The proposals for the judiciary have exposed deep political rifts in Israeli society and sparked the biggest protest movement the country has ever seen. For people on both sides of the debate, the fight is seen as no less than a battle for Israel’s soul, a confrontation of the tensions inherent in the relationship between the Jewish and democratic nature of the state.
Proponents of the judicial changes, introduced almost immediately after Netanyahu returned to office at the helm of the most rightwing and religious governing coalition in Israeli history in December, say they are needed to better balance the branches of government and combat a perceived leftwing bias in the unelected supreme court’s rulings.
Critics say they will allow a simple majority in the Knesset to overrule almost all of the court’s decisions and give politicians more control over appointments to the bench. The changes could help Netanyahu evade prosecution in his corruption trial, in which he denies all charges.
Total annexation of the occupied West Bank, strengthening traditional religious law, limiting freedom of speech and rolling back women’s rights and those of the gay and Palestinian communities are all on the coalition’s agenda. Weakening the supreme court, which plays a key checks and balances role when it comes to individual rights, is essential for furthering those goals.
Technically, Netanyahu has pulled off yet another personal victory with this vote: he managed to appease the rightwing base, angered by March’s postponement, and unite his fractious coalition. But the crisis has not abated and he looks weak, beholden to the demands of others to keep his government intact.
Revelations this week about his history of heart trouble – divulged after an emergency admission to hospital to get a pacemaker fitted – have added to a sense that after six stints in office, “King Bibi”, as he is known, may be approaching the twilight of his reign.

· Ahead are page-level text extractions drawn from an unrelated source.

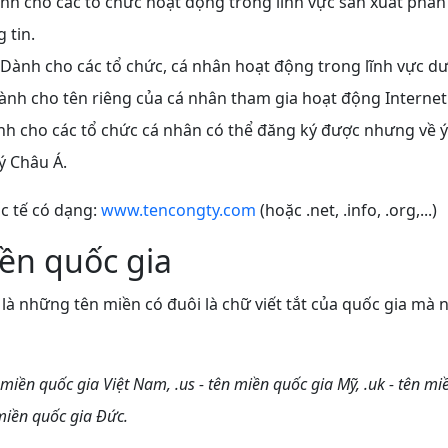
ành cho các tổ chức hoạt động trong lĩnh vực sản xuất phân
 tin.
 Dành cho các tổ chức, cá nhân hoạt động trong lĩnh vực dượ
Dành cho tên riêng của cá nhân tham gia hoạt động Internet
nh cho các tổ chức cá nhân có thể đăng ký được nhưng về ý
 lý Châu Á.
c tế có dạng:
www.tencongty.com
(hoặc .net, .info, .org,...)
ền quốc gia
là những tên miền có đuôi là chữ viết tắt của quốc gia mà
n miền quốc gia Việt Nam, .us - tên miền quốc gia Mỹ, .uk - tên mi
 miền quốc gia Đức.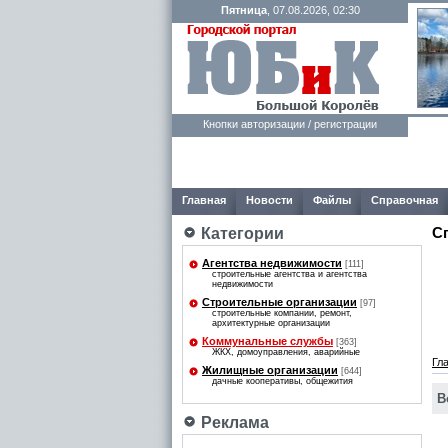
Пятница
, 07.08.2026, 02:30
Кнопки авторизации / регистрации
Главная
Новости
Файлы
Справочная
С
Категории
Агентства недвижимости
[111]
строительные агентства и агентства
недвижимости
Строительные организации
[97]
строительные компании, ремонт,
архитектурные организации
Коммунальные службы
[363]
ЖКХ, домоуправления, аварийные
Гл
Жилищные организации
[644]
дачные кооперативы, общежития
В
Реклама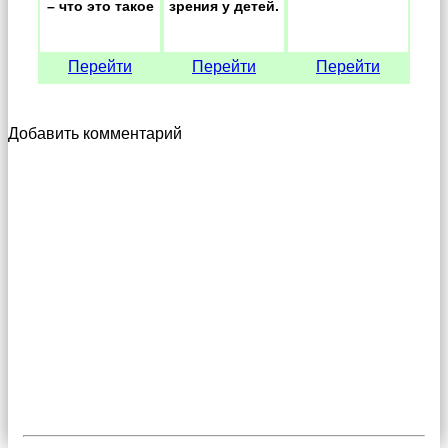
– что это такое
зрения у детей.
Перейти
Перейти
Перейти
Добавить комментарий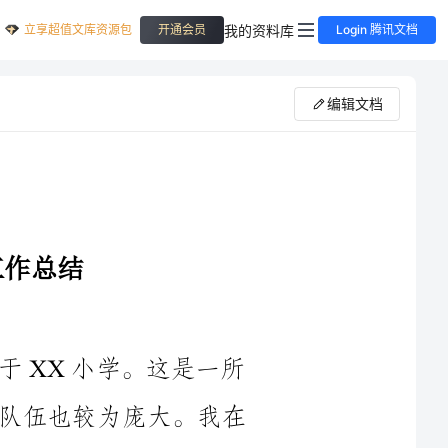
立享超值文库资源包
我的资料库
开通会员
Login 腾讯文档
编辑文档
本学年我担任四年级语文教师，任教于XX小学。这是一所
乡村小学，学校里有400多名学生，教师队伍也较为庞大。我在
比较了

Israel’s protesters won the first round of the battle over the judicial overhaul in March, forcing the government to postpone the proposals and open a dialogue with the opposition. But after talks collapsed last month, the government decided to go ahead with one of several bills, scrapping the “reasonableness” clause. The coalition’s success on Monday means the score is now one-all, with a third bout over the makeup of Israeli democracy on the horizon come October.

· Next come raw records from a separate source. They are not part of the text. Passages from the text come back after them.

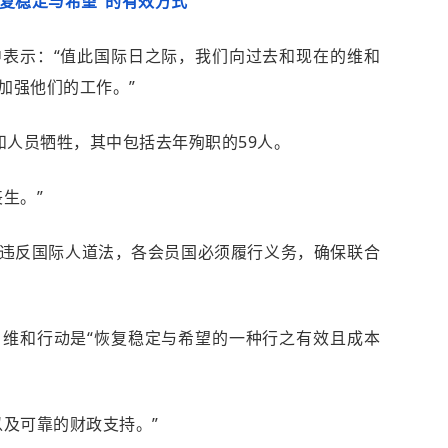
恢复稳定与希望”的有效方式
表示：“值此国际日之际，我们向过去和现在的维和
加强他们的工作。”
维和人员牺牲，其中包括去年殉职的59人。
生。”
违反国际人道法，各会员国必须履行义务，确保联合
维和行动是“恢复稳定与希望的一种行之有效且成本
以及可靠的财政支持。”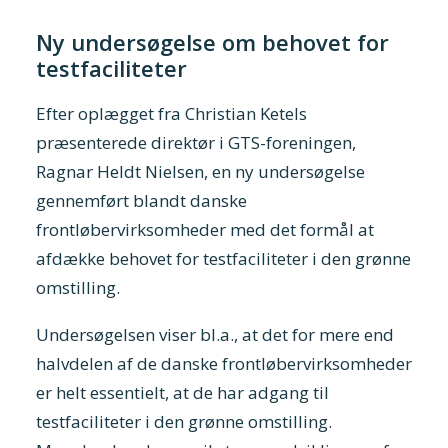
Ny undersøgelse om behovet for
testfaciliteter
Efter oplægget fra Christian Ketels
præsenterede direktør i GTS-foreningen,
Ragnar Heldt Nielsen, en ny undersøgelse
gennemført blandt danske
frontløbervirksomheder med det formål at
afdække behovet for testfaciliteter i den grønne
omstilling.
Undersøgelsen viser bl.a., at det for mere end
halvdelen af de danske frontløbervirksomheder
er helt essentielt, at de har adgang til
testfaciliteter i den grønne omstilling.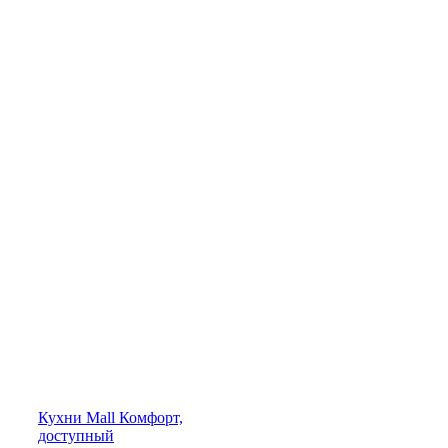
Кухни
Mall
Комфорт,
доступный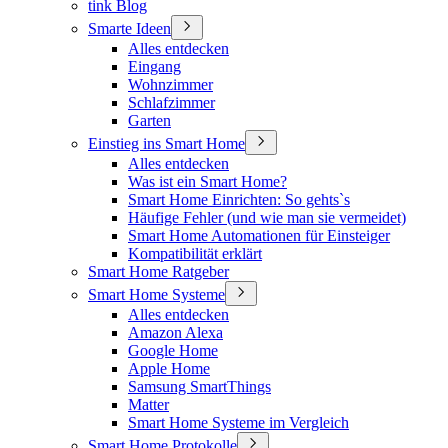
tink Blog
Smarte Ideen
Alles entdecken
Eingang
Wohnzimmer
Schlafzimmer
Garten
Einstieg ins Smart Home
Alles entdecken
Was ist ein Smart Home?
Smart Home Einrichten: So gehts`s
Häufige Fehler (und wie man sie vermeidet)
Smart Home Automationen für Einsteiger
Kompatibilität erklärt
Smart Home Ratgeber
Smart Home Systeme
Alles entdecken
Amazon Alexa
Google Home
Apple Home
Samsung SmartThings
Matter
Smart Home Systeme im Vergleich
Smart Home Protokolle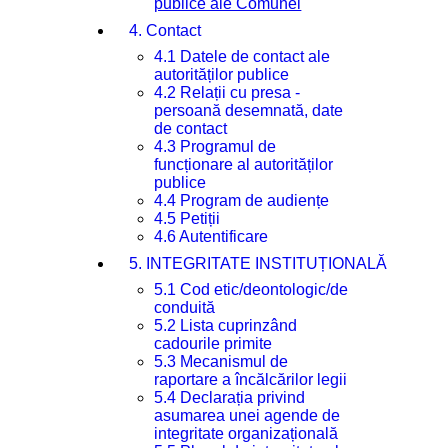
publice ale Comunei
4. Contact
4.1 Datele de contact ale
autorităților publice
4.2 Relații cu presa -
persoană desemnată, date
de contact
4.3 Programul de
funcționare al autorităților
publice
4.4 Program de audiențe
4.5 Petiții
4.6 Autentificare
5. INTEGRITATE INSTITUȚIONALĂ
5.1 Cod etic/deontologic/de
conduită
5.2 Lista cuprinzând
cadourile primite
5.3 Mecanismul de
raportare a încălcărilor legii
5.4 Declarația privind
asumarea unei agende de
integritate organizațională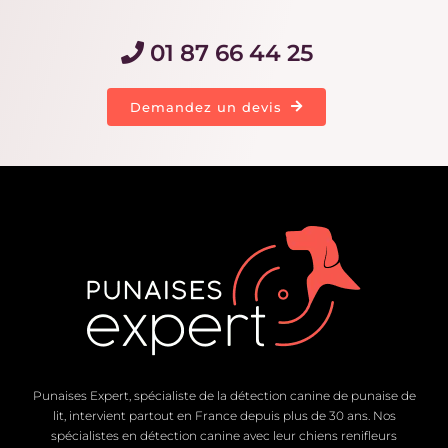
01 87 66 44 25
Demandez un devis
Punaises Expert, spécialiste de la détection canine de punaise de
lit, intervient partout en France depuis plus de 30 ans. Nos
spécialistes en détection canine avec leur chiens renifleurs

The back and forth could be endless, said Anshel Pfeffer, a Netanyahu biographer and columnist at Haaretz, Israel’s newspaper of record. “This issue is like Brexit, or COVID. It sucks all the oxygen out of everything else,” he said. “What happens will depend on the supreme court ruling but also whether people like Gallant and others in the Likud or the ultra-Orthodox parties realize that this is getting in the way of policies they want to enact. They might not have the stomach for round after round of this fight.”
After the bill was passed, the national security minister, Itamar Ben-Gvir, a member of the far-right Jewish Power party, called it “good news” for Israel. “The law we passed today is important for democracy but it is only the beginning,” he said.
Ben-Gvir, a rightwing extremist with a conviction for racist incitement, may not be right about many things, but he’s right about that. The fight over Israel’s identity, and its future, has barely begun.